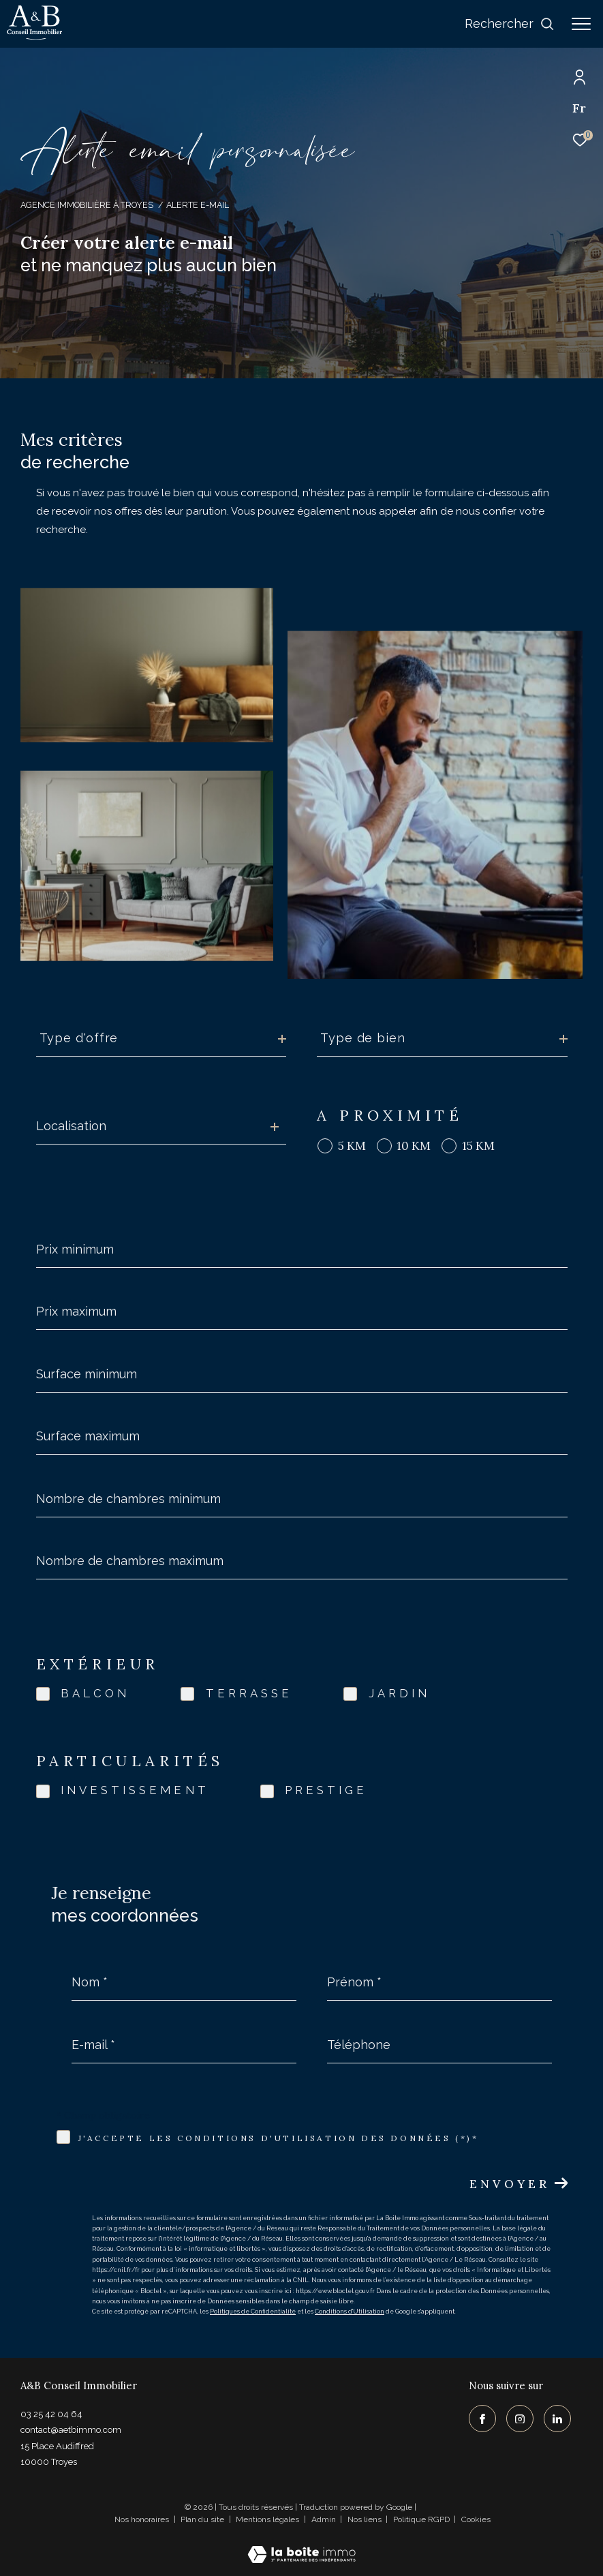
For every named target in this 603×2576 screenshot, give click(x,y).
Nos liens (365, 2519)
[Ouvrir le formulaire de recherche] (510, 24)
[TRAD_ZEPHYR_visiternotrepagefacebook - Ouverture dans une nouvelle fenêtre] (482, 2418)
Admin (324, 2519)
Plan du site (203, 2519)
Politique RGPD (421, 2519)
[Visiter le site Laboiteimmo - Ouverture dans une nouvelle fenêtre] (301, 2546)
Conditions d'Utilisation (349, 2311)
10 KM (414, 1146)
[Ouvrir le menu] (581, 24)
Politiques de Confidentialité (253, 2311)
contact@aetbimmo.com (70, 2430)
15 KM (478, 1146)
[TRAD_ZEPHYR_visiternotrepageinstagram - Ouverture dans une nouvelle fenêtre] (520, 2418)
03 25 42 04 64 (51, 2414)
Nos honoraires (141, 2519)
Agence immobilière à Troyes (86, 205)
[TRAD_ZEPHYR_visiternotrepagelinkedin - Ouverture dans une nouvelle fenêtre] (557, 2418)
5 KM (352, 1146)
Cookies (476, 2519)
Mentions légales (268, 2519)
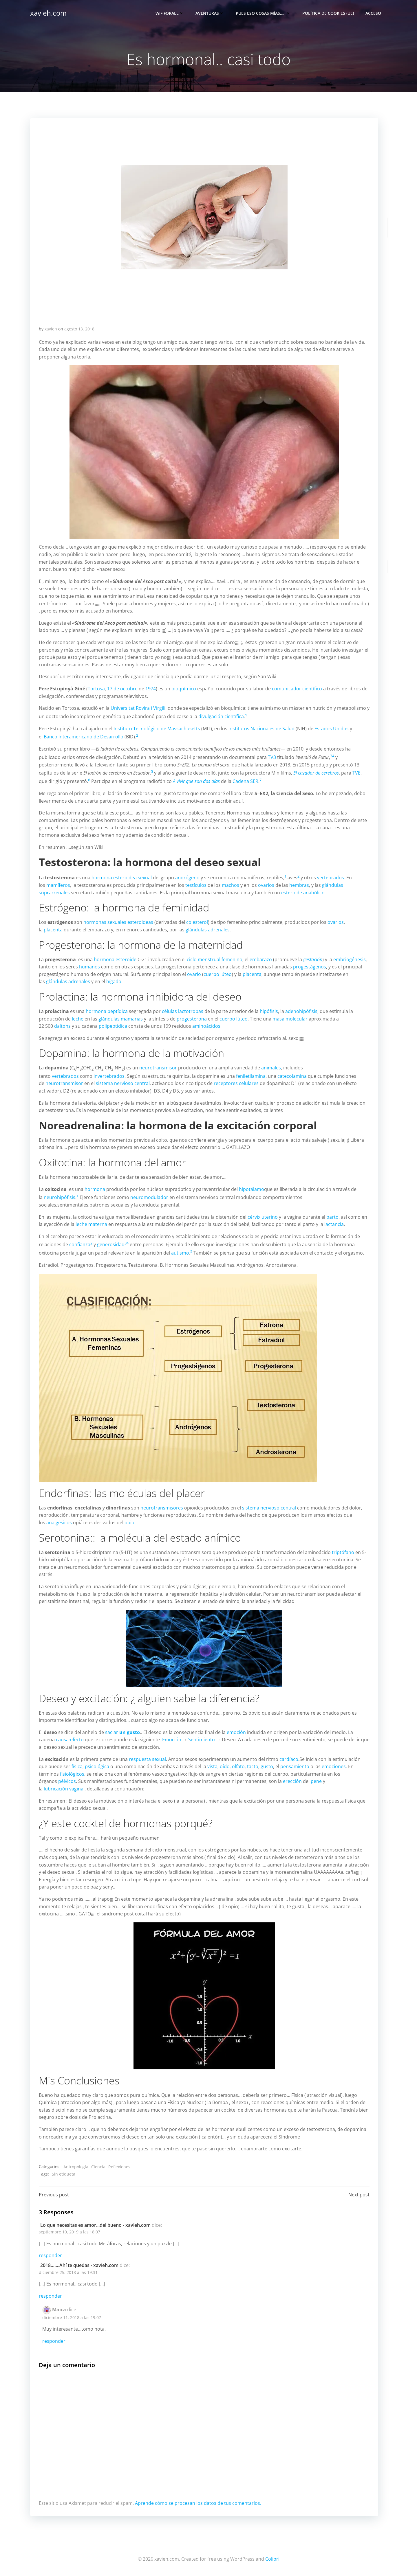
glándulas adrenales (208, 929)
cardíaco (288, 1759)
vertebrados (330, 878)
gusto (267, 1766)
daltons (62, 1026)
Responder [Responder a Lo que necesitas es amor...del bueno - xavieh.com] (50, 2255)
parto (332, 1217)
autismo (180, 1253)
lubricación (56, 1789)
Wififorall (170, 13)
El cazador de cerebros (316, 773)
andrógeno (187, 878)
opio (129, 1522)
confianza (79, 1245)
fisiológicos (72, 1774)
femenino (232, 959)
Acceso (373, 13)
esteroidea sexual (132, 878)
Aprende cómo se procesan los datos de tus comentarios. (198, 2503)
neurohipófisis (59, 1197)
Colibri (272, 2559)
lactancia (334, 1224)
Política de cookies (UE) (328, 13)
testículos (195, 885)
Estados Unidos (331, 728)
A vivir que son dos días (196, 781)
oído (225, 1766)
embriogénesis (349, 959)
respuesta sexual (147, 1759)
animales (271, 1067)
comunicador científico (297, 688)
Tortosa (96, 688)
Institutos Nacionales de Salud (261, 728)
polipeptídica (113, 1026)
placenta (53, 929)
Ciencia (98, 2166)
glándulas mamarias (120, 1019)
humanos (89, 967)
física (77, 1766)
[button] (204, 217)
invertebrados (109, 1076)
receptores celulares (236, 1083)
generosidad (111, 1245)
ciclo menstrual (203, 959)
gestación (312, 959)
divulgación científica (221, 716)
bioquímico (183, 688)
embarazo (261, 959)
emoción (236, 1732)
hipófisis (269, 1011)
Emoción (171, 1739)
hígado (113, 981)
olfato (238, 1766)
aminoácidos (206, 1026)
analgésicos (59, 1522)
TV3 (272, 757)
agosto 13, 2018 (79, 329)
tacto (252, 1766)
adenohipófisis (301, 1011)
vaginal (77, 1789)
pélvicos (67, 1781)
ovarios (266, 885)
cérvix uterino (263, 1217)
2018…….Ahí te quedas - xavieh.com (79, 2265)
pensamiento (294, 1766)
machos (230, 885)
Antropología (75, 2166)
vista (212, 1766)
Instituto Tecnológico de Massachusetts (157, 728)
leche (77, 1019)
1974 (150, 688)
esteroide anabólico (303, 892)
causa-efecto (70, 1739)
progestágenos (309, 967)
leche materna (91, 1224)
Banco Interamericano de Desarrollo (83, 737)
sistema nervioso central (123, 1083)
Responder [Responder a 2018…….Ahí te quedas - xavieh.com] (50, 2296)
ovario (194, 974)
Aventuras (209, 13)
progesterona (192, 1019)
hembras (299, 885)
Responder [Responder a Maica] (53, 2341)
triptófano (343, 1552)
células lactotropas (182, 1011)
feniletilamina (251, 1076)
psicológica (97, 1766)
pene (316, 1781)
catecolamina (292, 1076)
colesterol (197, 922)
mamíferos (58, 885)
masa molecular (290, 1019)
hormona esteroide (115, 959)
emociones (334, 1766)
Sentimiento (201, 1739)
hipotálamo (251, 1189)
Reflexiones (119, 2166)
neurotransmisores (161, 1508)
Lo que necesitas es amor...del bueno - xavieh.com (95, 2225)
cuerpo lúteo (218, 974)
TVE (356, 773)
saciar (122, 1732)
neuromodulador (149, 1197)
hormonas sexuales (104, 922)
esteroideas (140, 922)
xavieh (51, 329)
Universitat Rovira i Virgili (138, 708)
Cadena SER (245, 781)
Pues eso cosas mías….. (263, 13)
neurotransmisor (158, 1067)
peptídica (117, 1011)
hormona (102, 878)
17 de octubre (122, 688)
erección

::::

__REQUIREMENT__
What do the lines above say from the one containing "Sentimiento (201, 1739)" down to the one containing "peptídica (117, 1011)"? Return them exactly, both end lines included, and only them.

__TASK OUTPUT__
Sentimiento (201, 1739)
hipotálamo (251, 1189)
Reflexiones (119, 2166)
neurotransmisores (161, 1508)
Lo que necesitas es amor...del bueno - xavieh.com (95, 2225)
cuerpo lúteo (218, 974)
TVE (356, 773)
saciar (122, 1732)
neuromodulador (149, 1197)
hormonas sexuales (104, 922)
esteroideas (140, 922)
xavieh (51, 329)
Universitat Rovira i Virgili (138, 708)
Cadena SER (245, 781)
Pues eso cosas mías….. (263, 13)
neurotransmisor (158, 1067)
peptídica (117, 1011)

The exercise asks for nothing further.